Because a few years ago I was eager to have a physical store where I could distribute courses and offer Sake Company products. So, after a trip to Japan among the sakagura - the sake production houses - and in search of the necessary funds, in December 2016 I oversaw the opening of 'the first sake house', a place where you can appreciate sake in its many guises. It is a bistro where chef Masaki Inoguchi's cuisine is paired with sake and where I am currently taking care of the administrative and organizational support part. Another place in which I collaborate similarly is Carico Milano, my only "not fully Japanese" project, a project that I decided to start together with the bar manager and friend Domenico Carella, due to the great friendship and mutual respect that we have for each other. towards the other. It is a place that we opened to fill a void in Milan, that of a container of ideas that can give equal importance to food and drink, offered at accessible prices and with great research work.

 

 

Do you have any other projects under your belt, not necessarily related to sake?
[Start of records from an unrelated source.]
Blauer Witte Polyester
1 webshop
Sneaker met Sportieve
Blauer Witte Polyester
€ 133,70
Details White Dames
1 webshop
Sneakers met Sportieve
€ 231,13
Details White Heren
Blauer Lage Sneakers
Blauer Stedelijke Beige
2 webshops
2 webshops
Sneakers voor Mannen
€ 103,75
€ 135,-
Yes, two years ago together with Maiko, mindful of the success of sake in Italy, we understood that in addition to sake, we could also bring value and culture to the world of Japanese Wagyu meat, we therefore decided to replicate the sake experience by applying it to Wagyu meat , we therefore started a vertical distribution company initially specialized only in B2B. Is called Wagyu Company and, since December we have decided to extend it to private individuals as, with the advent of Covid-19, the entire target on which we had built our project disappeared. When we only addressed the B2B sector we received many requests from private individuals and we knew that, sooner or later, we would take this step. Now we are able to deliver cuts with perfect maturation throughout Italy at controlled temperatures, deliveries take place the day after the order is placed in Milan (up to 72 hours in the islands). We had to adapt to different needs, focusing on products suitable for home consumption, such as minced meat or hamburgers, unlike before, in which we sold selected types of cuts only upon reservation to restaurants, hotels, airlines, ships and catering .

 

 

How does Wagyu Company stand out from the competition? What are the best-selling products?
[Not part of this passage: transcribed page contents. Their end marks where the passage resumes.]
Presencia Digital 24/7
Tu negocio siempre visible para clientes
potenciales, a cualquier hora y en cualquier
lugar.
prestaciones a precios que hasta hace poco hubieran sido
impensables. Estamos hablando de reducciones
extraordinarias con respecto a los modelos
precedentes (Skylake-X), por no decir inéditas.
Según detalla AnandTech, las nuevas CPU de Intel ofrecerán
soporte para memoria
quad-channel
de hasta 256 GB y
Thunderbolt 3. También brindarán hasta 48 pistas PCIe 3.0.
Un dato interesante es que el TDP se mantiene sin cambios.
In two aspects: organization and traceability. On our site the cuts are not organized according to the anatomical part, but according to the intended use. If the consumer wants to try the Japanese grill experience, then he will buy one (for example) the yakiniku, the ready-made cut. We also want to provide the final consumer with the tools to know where their cut of meat comes from, thanks to a code through which it is possible to see where the animal was born, where it grew up, where it was slaughtered and at what age, a fundamental factor that it is almost never taken into consideration. Italian users prefer to buy products closest to what they consume daily, such as steak or hamburgers, while Japanese users prefer ready-made cuts for typical cuisine - maltagliati (kiriotoshi), or what remains of other cuts , and the fat – because the added value of wagyu lies right there.

 

 

Another project born recently is Gourmet Japan. What is the underlying idea and when does it date back?

Gourmet Japan it is the youngest and largest and most difficult project. It was born as a square in which each small producer makes their products available, exclusively Italian, which can be used in traditional Japanese recipes or to give liveliness to Italian ones. We have opted to make a careful selection of companies, gradually increasing, which have managed to stand out over time for a niche production and for a constant result over time. The project was born a year and a half ago and started on December 20th. We spent some time selecting the first producers. As with Sake Company and Wagyu Company, we deliver throughout Italy to both professionals and private individuals. The idea is for it to become a platform where you can find out about any aspect of Japanese culinary culture: from ingredients to recipes, from tools to travel.